══ Supplied material ══

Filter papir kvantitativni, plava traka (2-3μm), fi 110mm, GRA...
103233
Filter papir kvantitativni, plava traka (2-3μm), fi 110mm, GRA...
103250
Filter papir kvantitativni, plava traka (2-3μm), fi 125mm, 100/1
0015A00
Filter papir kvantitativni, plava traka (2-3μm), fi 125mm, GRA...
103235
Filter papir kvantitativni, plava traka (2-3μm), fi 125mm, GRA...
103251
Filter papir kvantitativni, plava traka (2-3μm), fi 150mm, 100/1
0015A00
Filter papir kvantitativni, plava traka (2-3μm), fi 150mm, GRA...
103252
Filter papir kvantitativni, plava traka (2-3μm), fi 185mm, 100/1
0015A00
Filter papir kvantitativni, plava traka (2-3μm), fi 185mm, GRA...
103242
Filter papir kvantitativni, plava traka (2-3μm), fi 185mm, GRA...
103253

═══
══ Supplied material ══

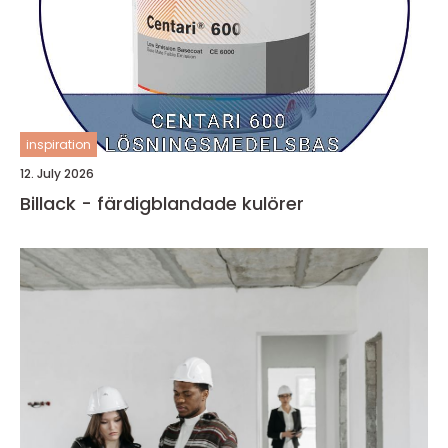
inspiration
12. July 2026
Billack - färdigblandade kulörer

═══

# Instructions to follow
Would you please copy every line in the data that contains the word "traka"?

# Task output
Filter papir kvantitativni, plava traka (2-3μm), fi 110mm, GRA...
Filter papir kvantitativni, plava traka (2-3μm), fi 110mm, GRA...
Filter papir kvantitativni, plava traka (2-3μm), fi 125mm, 100/1
Filter papir kvantitativni, plava traka (2-3μm), fi 125mm, GRA...
Filter papir kvantitativni, plava traka (2-3μm), fi 125mm, GRA...
Filter papir kvantitativni, plava traka (2-3μm), fi 150mm, 100/1
Filter papir kvantitativni, plava traka (2-3μm), fi 150mm, GRA...
Filter papir kvantitativni, plava traka (2-3μm), fi 185mm, 100/1
Filter papir kvantitativni, plava traka (2-3μm), fi 185mm, GRA...
Filter papir kvantitativni, plava traka (2-3μm), fi 185mm, GRA...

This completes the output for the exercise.